Bias and Misrepresentation
Another problem with machine learning is that output is based on sample input data, which can reflect human biases or misrepresent the population. In other words, racism or discrimination can be hidden in data sets because the data was created by humans with such tendencies in the first place. One famous example is AI programs that helps identify good candidates, but in fact discriminates against some genders, races or backgrounds.
Since machine learning is such a new field, companies are still struggling to create techniques that counter biased data. New cases are propping up weekly that were not anticipated and need to be investigated.
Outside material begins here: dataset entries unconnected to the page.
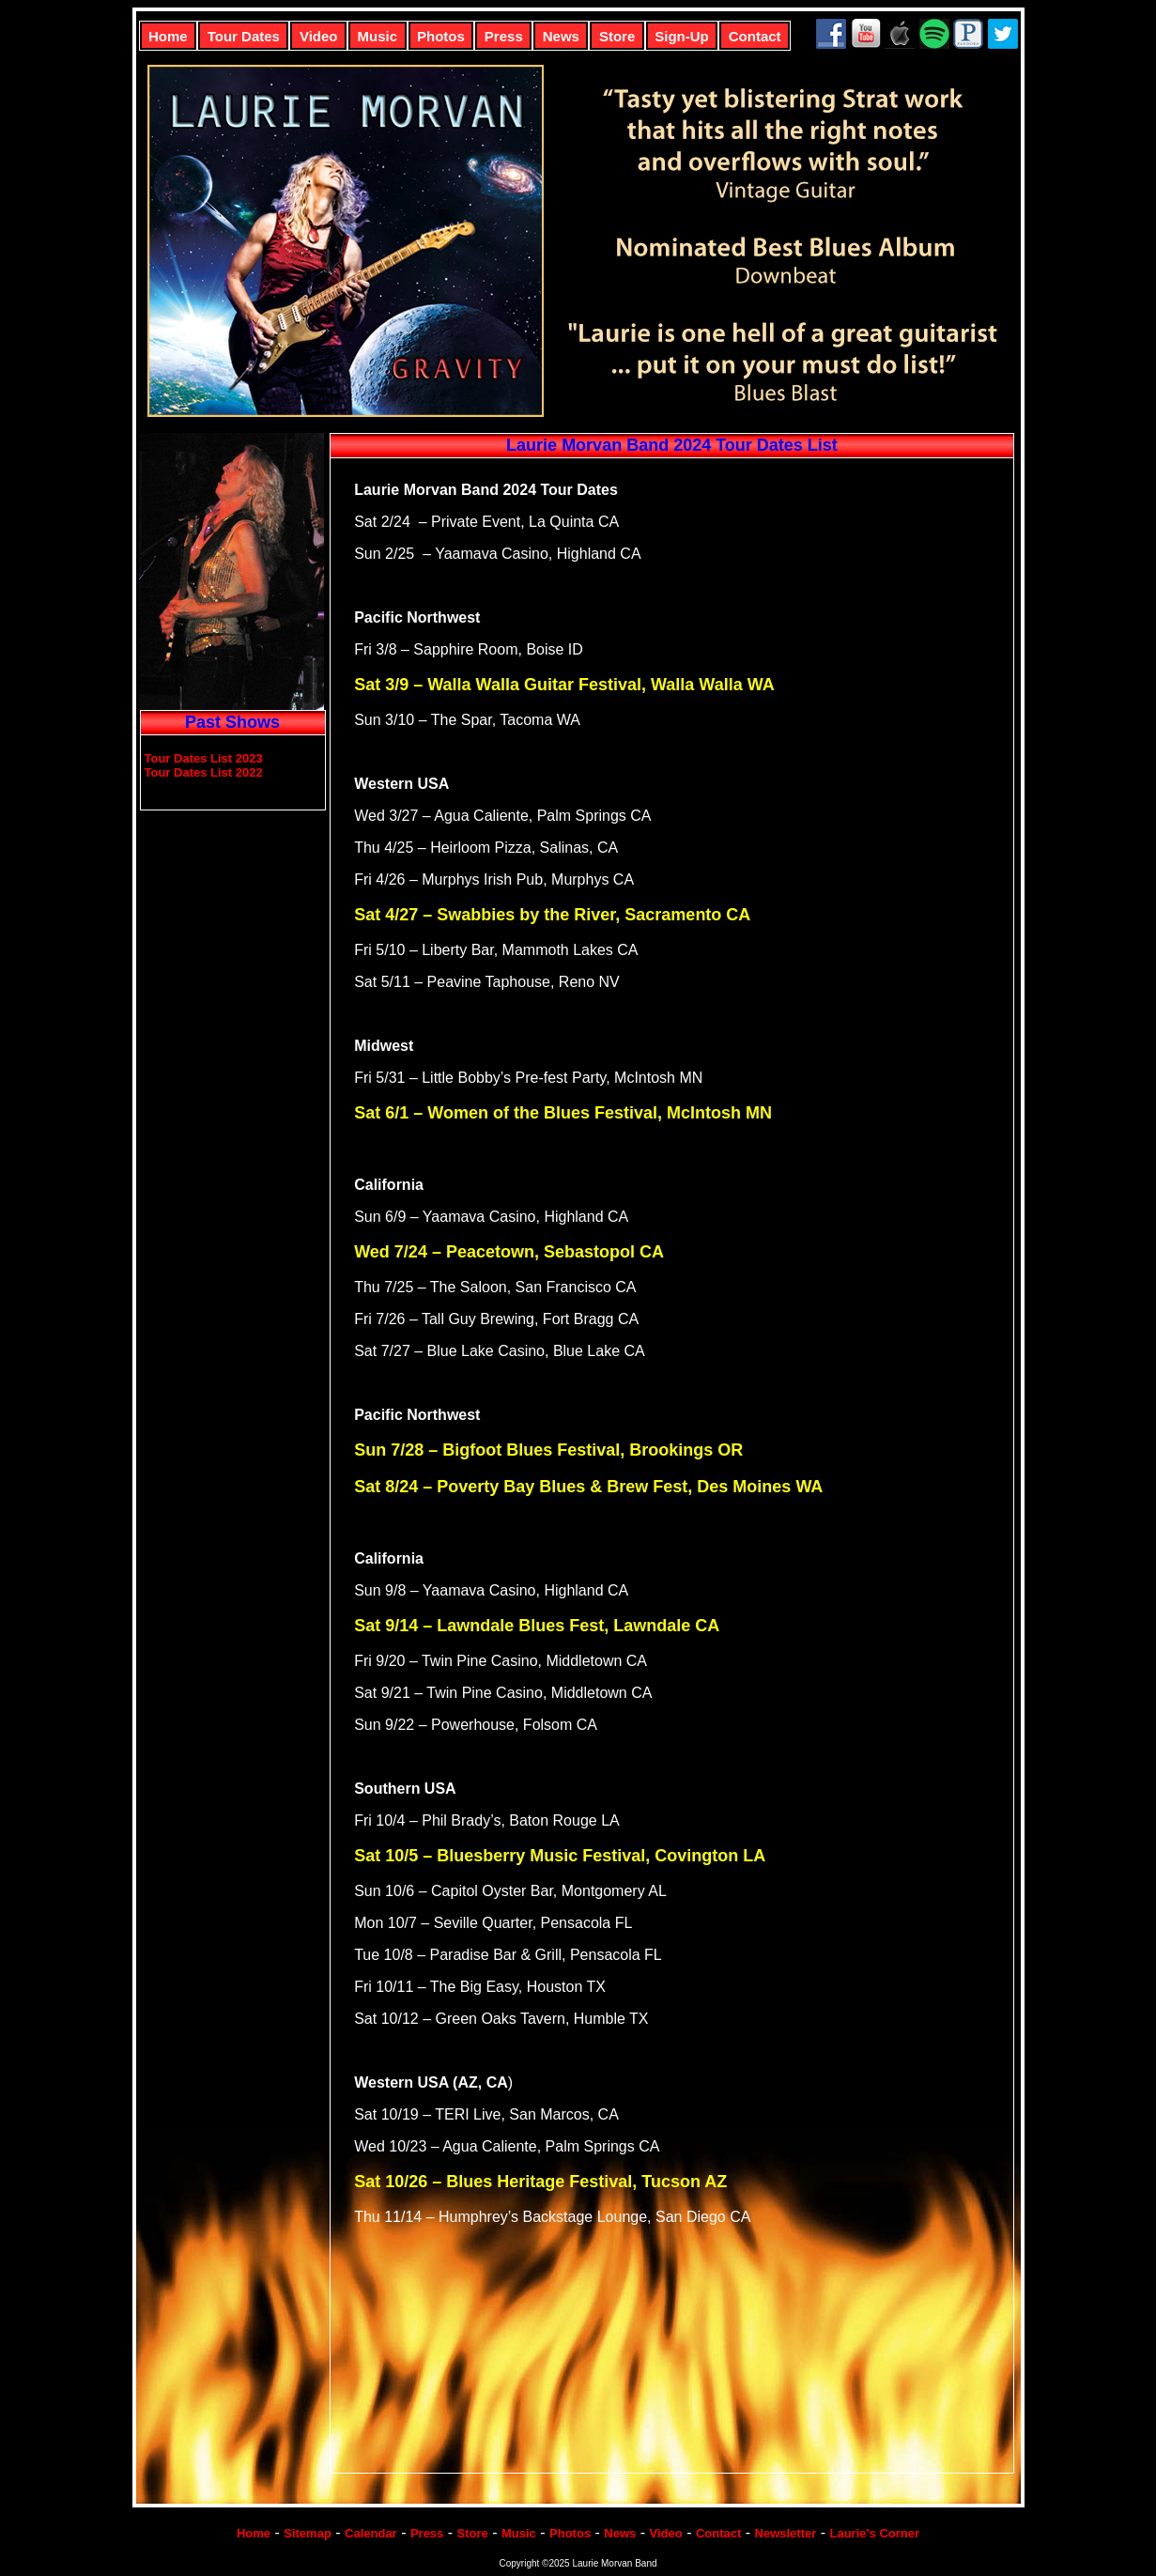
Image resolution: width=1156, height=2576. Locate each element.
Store (617, 36)
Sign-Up (682, 36)
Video (319, 36)
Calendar (371, 2533)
Be aware that your organization holds the responsibility for a model’s output and you will need to invest resources in correcting and compensating for harmful outcomes. Some companies, like Google and Facebook, even have a dedicated “AI Ethics” team, that actively work on fairness, inclusion, safety and transparency on their ML-powered platforms.
How to Avoid Negative Outcomes in ML
Biased outcomes can be prevented and corrected with better data processing and continuous monitoring after deployment. Data sets can be tested and corrected for bais before using it as training data. And ML tools post-deployment should have a short feedback loop where users can quickly report unethical or discriminatory results (which is why Google Translate has a feedback button: to improve results and flag negative outcomes).
Another powerful solution is using machine learning analyses combined with human judgment. When PayPal started using ML to detect fraudulent transactions, they noticed quite a few errors that made their system unreliable. Conversely, humans didn’t have capacity to process billions of transactions manually. But when they paired human agents to review transactions flagged by the model, they noticed that accuracy improved dramatically.
Machine learning models should undergo a rigorous selection process before being deployed in the real world. If the model performance does not comply with standards, it should be discarded. That’s one of the reasons why most ML models never see production. While this may seem like an expensive trade-off, the negative consequences of harmful output can be far costlier.